Congenital Myasthenic Syndromes in Turkey: Clinical and Molecular Characterization of 16 Cases With Three Novel Mutations


YILDIRIM S., GÜLEÇ A., Erdoğan M., Demir M., CANPOLAT M., GÜMÜŞ H., ...Daha Fazla

Pediatric Neurology, cilt.136, ss.43-49, 2022 (SCI-Expanded) identifier identifier identifier

  • Yayın Türü: Makale / Tam Makale
  • Cilt numarası: 136
  • Basım Tarihi: 2022
  • Doi Numarası: 10.1016/j.pediatrneurol.2022.08.001
  • Dergi Adı: Pediatric Neurology
  • Derginin Tarandığı İndeksler: Science Citation Index Expanded (SCI-EXPANDED), Scopus, Academic Search Premier, CAB Abstracts, CINAHL, EMBASE, MEDLINE, Veterinary Science Database
  • Sayfa Sayıları: ss.43-49
  • Anahtar Kelimeler: Congenital myasthenic syndrome, CHRNE, DOK7, Genetic diagnosis, CHILDHOOD MYASTHENIA, THERAPY, DOK-7
  • Kayseri Üniversitesi Adresli: Hayır

Özet

© 2022 Elsevier Inc.Background: Congenital myasthenic syndromes (CMS) are composed of numerous hereditary disorders involving genetic mutations in proteins essential to the integrity of neuromuscular transmission.

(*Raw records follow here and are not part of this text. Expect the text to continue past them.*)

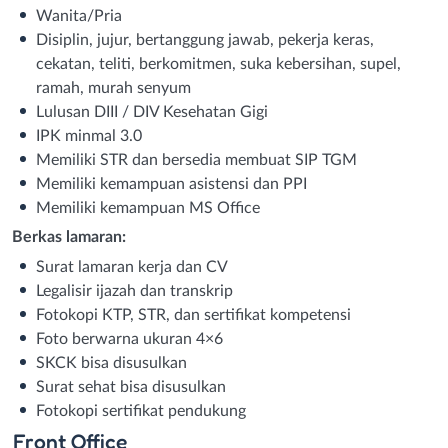
Wanita/Pria
Disiplin, jujur, bertanggung jawab, pekerja keras,
cekatan, teliti, berkomitmen, suka kebersihan, supel,
ramah, murah senyum
Lulusan DIII / DIV Kesehatan Gigi
IPK minmal 3.0
Memiliki STR dan bersedia membuat SIP TGM
Memiliki kemampuan asistensi dan PPI
Memiliki kemampuan MS Office
Berkas lamaran:
Surat lamaran kerja dan CV
Legalisir ijazah dan transkrip
Fotokopi KTP, STR, dan sertifikat kompetensi
Foto berwarna ukuran 4×6
SKCK bisa disusulkan
Surat sehat bisa disusulkan
Fotokopi sertifikat pendukung
Front Office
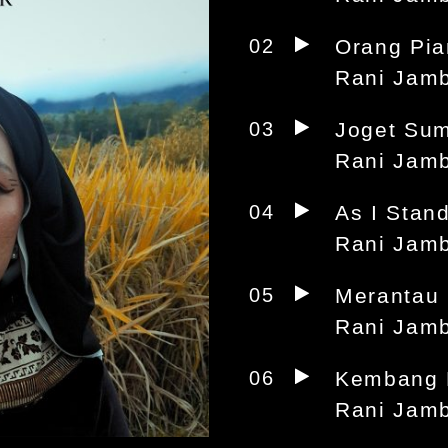
02
Orang Pi
Rani Jam
03
Joget Sum
Rani Jam
04
As I Stand
Rani Jam
05
Merantau
Rani Jam
06
Kembang
Rani Jam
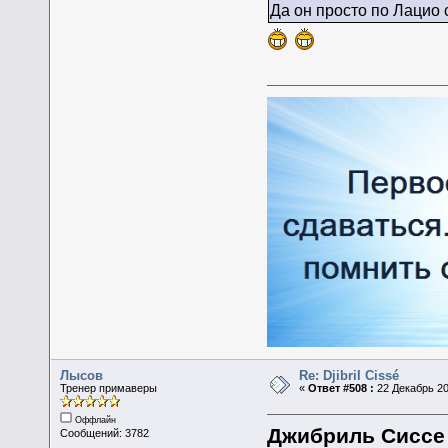
Да он просто по Лацио с
Лысов
Re: Djibril Cissé
Тренер примаверы
«
Ответ #508 :
22 Декабрь 20
Оффлайн
Джибриль Сиссе 
Сообщений: 3782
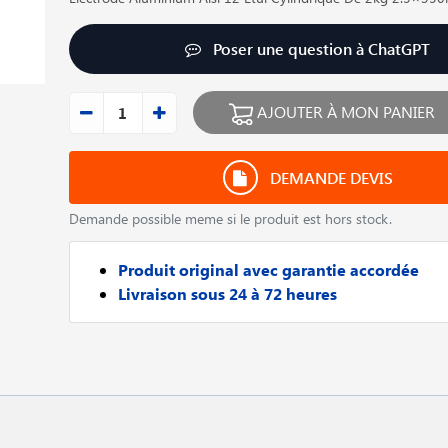
Poser une question à ChatGPT
AJOUTER À MON PANIER
DEMANDE DEVIS
Demande possible meme si le produit est hors stock.
Produit original avec garantie accordée
Livraison sous 24 à 72 heures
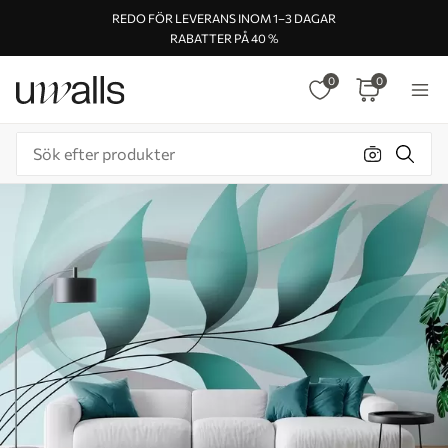
REDO FÖR LEVERANS INOM 1–3 DAGAR
RABATTER PÅ 40 %
0
0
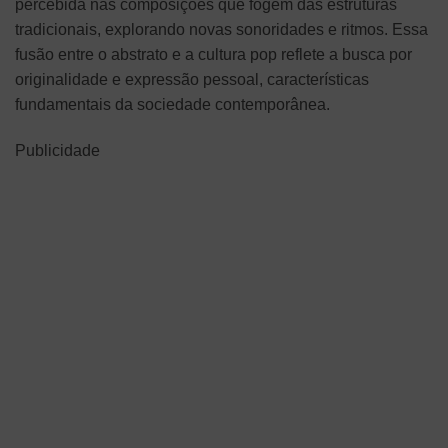
percebida nas composições que fogem das estruturas
tradicionais, explorando novas sonoridades e ritmos. Essa
fusão entre o abstrato e a cultura pop reflete a busca por
originalidade e expressão pessoal, características
fundamentais da sociedade contemporânea.
Publicidade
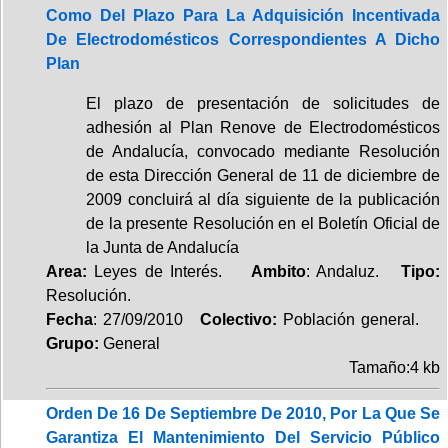
Como Del Plazo Para La Adquisición Incentivada
De Electrodomésticos Correspondientes A Dicho
Plan
El plazo de presentación de solicitudes de
adhesión al Plan Renove de Electrodomésticos
de Andalucía, convocado mediante Resolución
de esta Dirección General de 11 de diciembre de
2009 concluirá al día siguiente de la publicación
de la presente Resolución en el Boletín Oficial de
la Junta de Andalucía
Area:
Leyes de Interés.
Ambito
: Andaluz.
Tipo:
Resolución.
Fecha
: 27/09/2010
Colectivo:
Población general.
Grupo:
General
Tamaño:4 kb
Orden De 16 De Septiembre De 2010, Por La Que Se
Garantiza El Mantenimiento Del Servicio Público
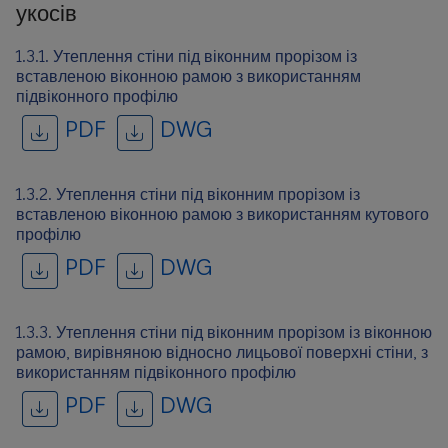
укосів
1.3.1. Утеплення стіни під віконним прорізом із
вставленою віконною рамою з використанням
підвіконного профілю
PDF
DWG
1.3.2. Утеплення стіни під віконним прорізом із
вставленою віконною рамою з використанням кутового
профілю
PDF
DWG
1.3.3. Утеплення стіни під віконним прорізом із віконною
рамою, вирівняною відносно лицьової поверхні стіни, з
використанням підвіконного профілю
PDF
DWG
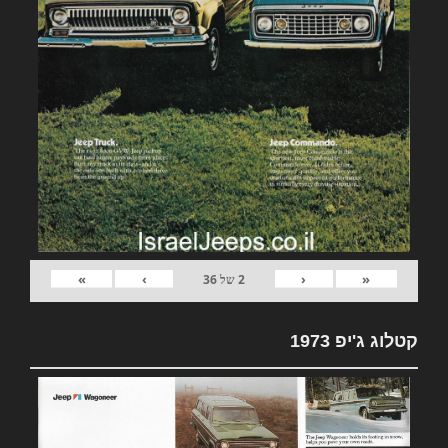
»
›
‹
«
2
של
36
קטלוג ג'יפ 1973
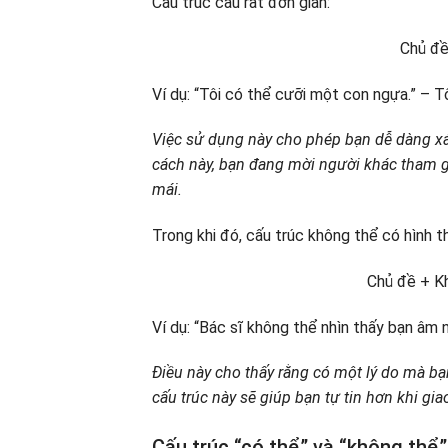
Cấu trúc câu rất đơn giản:
Chủ đề
Ví dụ: “Tôi có thể cưỡi một con ngựa.” – 
Việc sử dụng này cho phép bạn dễ dàng x
cách này, bạn đang mời người khác tham gi
mái.
Trong khi đó, cấu trúc không thể có hình t
Chủ đề + Kh
Ví dụ: “Bác sĩ không thể nhìn thấy bạn âm 
Điều này cho thấy rằng có một lý do mà b
cấu trúc này sẽ giúp bạn tự tin hơn khi giao
Cấu trúc “có thể” và “không thể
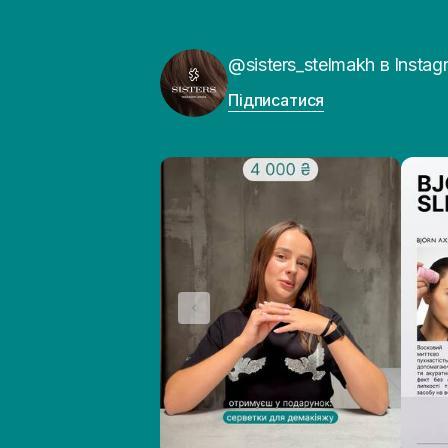
@sisters_stelmakh в Instag
Підписатися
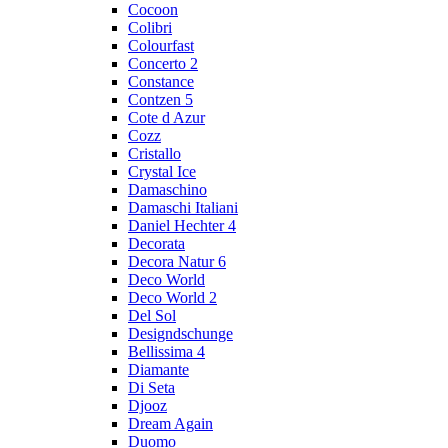
Cocoon
Colibri
Colourfast
Concerto 2
Constance
Contzen 5
Cote d Azur
Cozz
Cristallo
Crystal Ice
Damaschino
Damaschi Italiani
Daniel Hechter 4
Decorata
Decora Natur 6
Deco World
Deco World 2
Del Sol
Designdschunge
Bellissima 4
Diamante
Di Seta
Djooz
Dream Again
Duomo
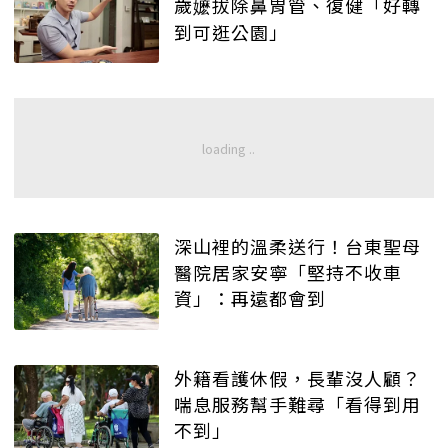
歲嬷拔除鼻胃管、復健「好轉
到可逛公園」
深山裡的溫柔送行！台東聖母
醫院居家安寧「堅持不收車
資」：再遠都會到
外籍看護休假，長輩沒人顧？
喘息服務幫手難尋「看得到用
不到」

The symptoms of CMS vary according to the age at onset of symptoms, and the type and severity of muscle weakness. Effective treatment and genetic counseling depend upon the underlying pathogenic molecular mechanism and subtype of CMS. Methods: A retrospective and cross-sectional study was performed with 16 patients with a genetically confirmed diagnosis of CMS to share our experience with clinical symptoms, demographic data, genetic variants, and treatments applied. Results: Sixteen patients with a specific CMS genetic diagnosis (three novel mutations) were identified, including CHRNE (n = 7), DOK7 (n = 2), AGRN (n = 2), RAPSN (n = 1), CHRNA1 (n = 1), CHRNB1 (n = 1), CHAT (n = 1), and SCN4A (n = 1). Age at onset of symptoms ranged from the neonatal period to 12 years. Genetic diagnosis was confirmed between the ages of three months and 17 years. A significant delay was determined between the onset of symptoms and genetic diagnosis of the disease. Conclusions: This study highlights the importance of genetic testing in CMS. Due to the rarity of CMS, more cases will be recognized and reported as the use of laboratory and genetic testing accelerates. We hope that our experience will grow and contribute further to the literature as clinical follow-up and treatment increase.